FAQ: Google’s Popular Products and how to increase your organic product visibility
How to get your products eligible, make your listings more competitive and measure traffic from Popular Products.
Here is everything you need to know about Google’s Popular Products section.
What is Popular Products?
This is a mobile-only showcase of product listings that appear for search queries such as “men’s winter coats.”
Typically six products will show, with the option to see “More products.” Users can also use filter bubbles to refine the products shown.
Users can click on a product to learn more on a Google-hosted product page that includes product ratings and reviews and opt to “Browse similar products.” If a product is carried by multiple retailers, users will also see a list of stores with pricing and options.
Clicking on a store link takes the user directly to that product detail page on the retailer’s website where they can complete the purchase.
What types of products are eligible?
For now, this feature is only available for apparel and fashion products.
Is it paid or organic?
Organic. This is totally separate from the paid Google Shopping ads.
How can I rank in Popular Products?
The Popular Products feature relies on tools you may already be using for your Shopping campaigns and rich results: product feeds and product schema.
Submitting via Google Merchant Center. Google’s Merchant Center tool lets retailers upload store and product data. It now powers product visibility for both paid and organic results. You do not need to buy ads to use this tool. Create a product feed with all the necessary product information and upload it to Merchant Center.
The required product attributes for your feed include:
id
title
description
link
image_link
price
brand
gtin
The availability
attribute is also recommended to indicate whether an item is in-stock.
Using Schema markup. You can also add product schema to your product pages. You’ll need to fill in the following properties:
image
name
review
oraggregateRating
oroffers
Google also recommends using the brand
, description
, sku
and global identifier properties as well.
How can I optimize for Popular Products?
There are also other considerations that may increase the likelihood that your items show up in the Popular Products section.
Product titles. “Having a keyword rich title will help,” says Mike Wojciechowski, senior director at Tinuiti. “If a search triggering this new format is ‘women’s sweatpants’ and your product title is ‘Weekender Pants,’ you’re less likely to win a spot in the carousel. Include relevant keywords in your schema markup and your product advertising data feed.”
Product reviews. For more generic searches, reviews are featured very prominently in this format, Wojciechowski notes. “It would be a good idea to audit the process of how you’re submitting product reviews to Google and what third-party services you’re using to do this.”
Pricing. Setting your price competitively may also help increase impressions and clickthrough rate, particularly for brands competing with their own resellers, Wojciechowski says.
Options. Pricing certainly matters when you’re competing against multiple retailers, but having additional colors, for example can help set you apart — or at least keep you on level footing with the competition. Take this example, all but one of the retailers listed offers “+2 colors” for this item:
Can I measure traffic from Popular Products?
Measurement isn’t exactly straightforward, yet.
“The best way to measure traffic from Popular Products is to use Google Search Console,” says Wojciechowski.
Last year, Google added product results filters to its Search Console performance report; however, it has yet to include a specific filter for Popular Products results.

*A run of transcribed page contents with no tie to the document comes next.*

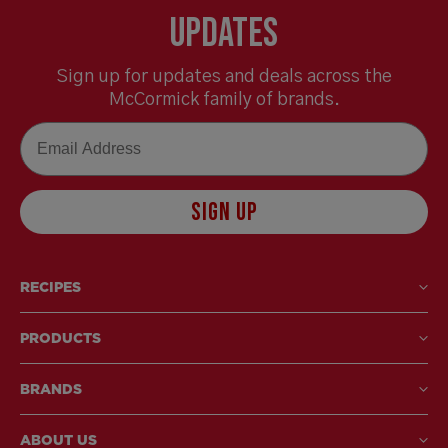
Updates
Sign up for updates and deals across the
McCormick family of brands.
Email
SIGN UP
RECIPES
PRODUCTS
BRANDS
ABOUT US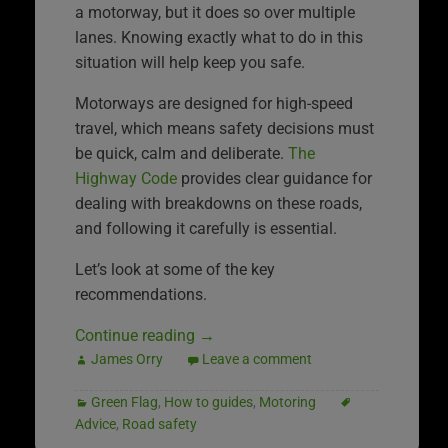
a motorway, but it does so over multiple
lanes. Knowing exactly what to do in this
situation will help keep you safe.
Motorways are designed for high-speed
travel, which means safety decisions must
be quick, calm and deliberate.
The
Highway Code
provides clear guidance for
dealing with breakdowns on these roads,
and following it carefully is essential.
Let’s look at some of the key
recommendations.
Continue reading
→
James Orry
Leave a comment
Green Flag
,
How to guides
,
Motoring
Advice
,
Road safety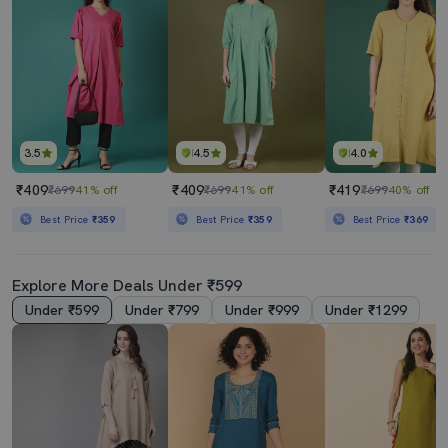
3.5
4.5
4.0
₹409
₹409
₹419
₹699
41% off
₹699
41% off
₹699
40% off
Best Price
₹359
Best Price
₹359
Best Price
₹369
Explore More Deals Under ₹599
Under ₹599
Under ₹799
Under ₹999
Under ₹1299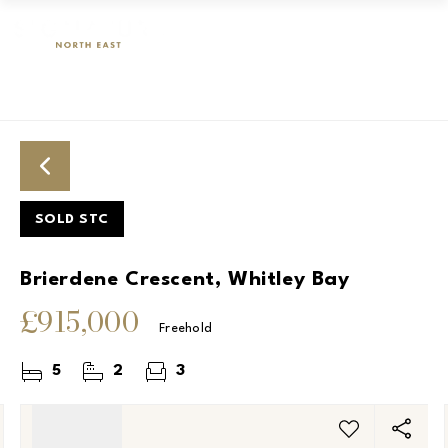
SOLD STC
Brierdene Crescent, Whitley Bay
£915,000
Freehold
5
2
3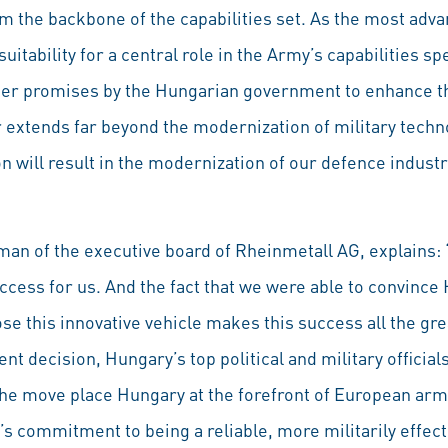
 the backbone of the capabilities set. As the most advan
uitability for a central role in the Army’s capabilities 
ier promises by the Hungarian government to enhance th
 extends far beyond the modernization of military techno
 will result in the modernization of our defence industr
an of the executive board of Rheinmetall AG, explains:
ccess for us. And the fact that we were able to convince
e this innovative vehicle makes this success all the gre
t decision, Hungary’s top political and military officia
the move place Hungary at the forefront of European army
 commitment to being a reliable, more militarily effect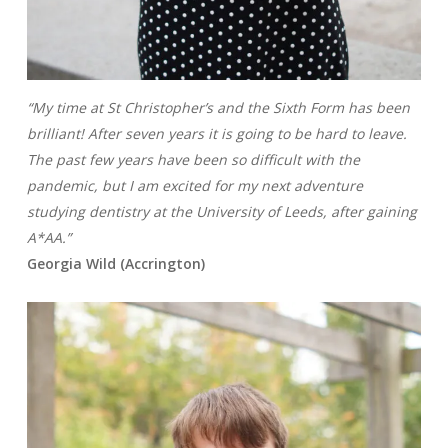
“My time at St Christopher’s and the Sixth Form has been
brilliant! After seven years it is going to be hard to leave.
The past few years have been so difficult with the
pandemic, but I am excited for my next adventure
studying dentistry at the University of Leeds, after gaining
A*AA.”
Georgia Wild (Accrington)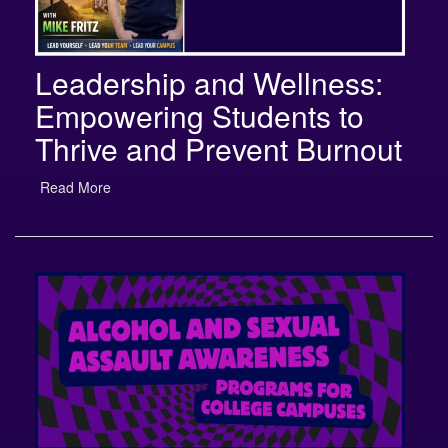
Leadership and Wellness:
Empowering Students to
Thrive and Prevent Burnout
Read More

“You can filter for the types of generic unbranded head term queries that might trigger a Popular Products carousel to show (i.e., ‘down jackets,’ ‘best women’s dresses,’ ‘kids backpacks,’ etc.),” Wojciechowski recommends as a possible workaround.
“Theoretically, you could set up a way to track Popular Products via URL parameters,” he added. “If your PLA [product listing ads] URL is: ‘https://www.example.com/down-jacket.html?referral=shoppingfeed’ you can look for ‘URL contains referral=shoppingfeed’ in your organic search performance reports and hack together a report to show what kind of traction you are getting from this new carousel format.”